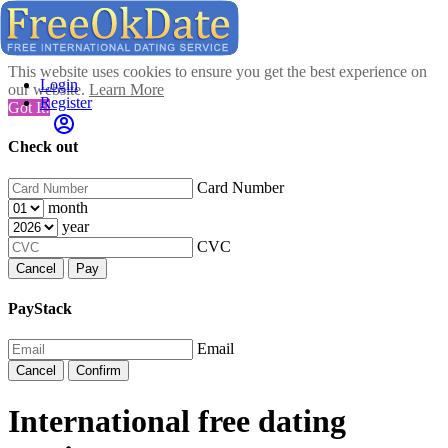
This website uses cookies to ensure you get the best experience on
Login
our website.
Learn More
Register
Got It!
Check out
Card Number
month
year
CVC
Cancel
Pay
PayStack
Email
Cancel
Confirm
International free dating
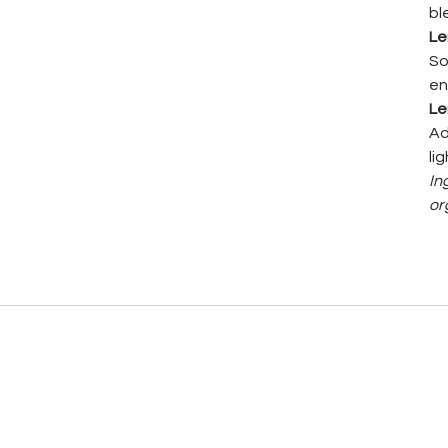
bl
Le
So
en
Le
Ad
li
In
or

[Exercise aim] Look through the listing above and copy each line where the string "website" occurs.

[Response]
This website uses cookies to ensure you get the best experience on
our website.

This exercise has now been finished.